October: Hexacopter Model Refinement and PX4 SITL Integration

Work Carried Out

In October, I refined the hexacopter SDF model to closely represent the real platform. Each link and joint was positioned to match the physical frame, and I calculated and documented inertia matrices for all links to improve dynamic realism. The updated model was integrated with the PX4 SITL setup and verified through multiple test runs to confirm stability and responsiveness.

I also identified and corrected an issue in rotor modeling. Previously, maximum rotor speeds were estimated without considering motor current and power limits. After incorporating these constraints, I recalculated the thrust and torque constants (kf and mc) and updated the PX4 airframe configuration to keep the simulation consistent with the physical system.

Problems Encountered

The main challenge was determining accurate inertia matrices for the hexacopter links without access to a detailed CAD model.

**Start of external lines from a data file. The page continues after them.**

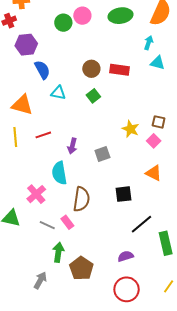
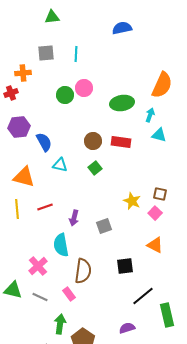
green ellipse: (120, 16) -> (122, 103), moved
purple hexagon: (26, 45) -> (19, 127), moved
gray line: (47, 225) -> (40, 297), moved

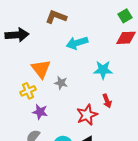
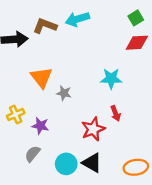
brown L-shape: (56, 17) -> (45, 26), moved
cyan arrow: (77, 43) -> (77, 19), moved
yellow cross: (28, 91) -> (16, 115), moved

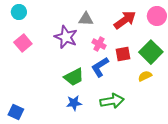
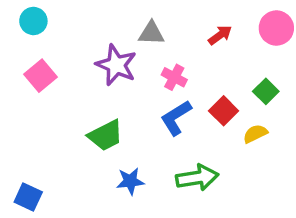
red arrow: (125, 20) -> (220, 35), size x0.6
green square: (151, 52) -> (266, 91), size x0.6
red square: (123, 54) -> (224, 111), moved, turned -35
green trapezoid: (74, 77) -> (106, 135), moved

Solutions / How Issues Were Addressed

I derived link inertias using analytical approximations of symmetric 3D shapes. I aligned coordinate frames with the principal inertia axes, which allowed the inertia matrices to be simplified to diagonal form while maintaining physical realism. This improved simulation stability and produced more realistic dynamics.

September 2025

September: Hexacopter Simulation Setup and Parameter Selection

Work Carried Out

In September, I followed a structured course on ROS 2 and Gazebo simulation to support the development of our aerial manipulator platform. I reviewed an open-source hexacopter SDF repository to understand best practices for structuring multicopter models, sensor plugins, and rotor dynamics configuration. Since our platform is a custom hexacopter with different geometry and parameters, I did not reuse the provided models directly. Instead, I used the repository mainly as a learning reference to guide how to build and organize our own hexacopter SDF.

I then developed our custom hexacopter SDF for Gazebo Harmonic and added sensor plugins for GPS, barometer, and IMU. Rotor dynamics were implemented using the MulticopterMotorModel plugins. I successfully spawned the hexacopter in Gazebo Harmonic and tested its basic stability and hover behavior.

In addition, I derived motor and rotor parameters based on SunnySky X2216 KV1250 motors with 11×5.7-inch propellers. I documented the estimated values and assumptions to support integration and future testing.

Problems Encountered

The reference SDF model I studied was built for Ignition Gazebo, so I encountered multiple compatibility errors while developing our custom SDF for Gazebo Harmonic. Many plugin and model components required changes to work correctly in the Harmonic setup.

Solutions / How Issues Were Addressed

I referred to official documentation and resolved issues step by step by building and testing the model in smaller parts. By carefully adjusting each plugin and component and validating behavior incrementally, I was able to assemble a working custom SDF that runs in Gazebo Harmonic.

August 2025

August: Reward Shaping and Improved Waypoint Tracking

Work Carried Out

In August, I improved the initial RL implementation and refined the policy through reward shaping to achieve smoother waypoint following. I updated the setup so the quadrotor could follow waypoints continuously without stopping at intermediate points by modifying the state space and reward function.

The state space was expanded to a 20-dimensional vector using scaled position, velocity, attitude, and body rates, together with the relative position to the current and next waypoint and a desired final yaw target. To improve generalization, waypoint trajectories were generated from line, curve, and helix paths.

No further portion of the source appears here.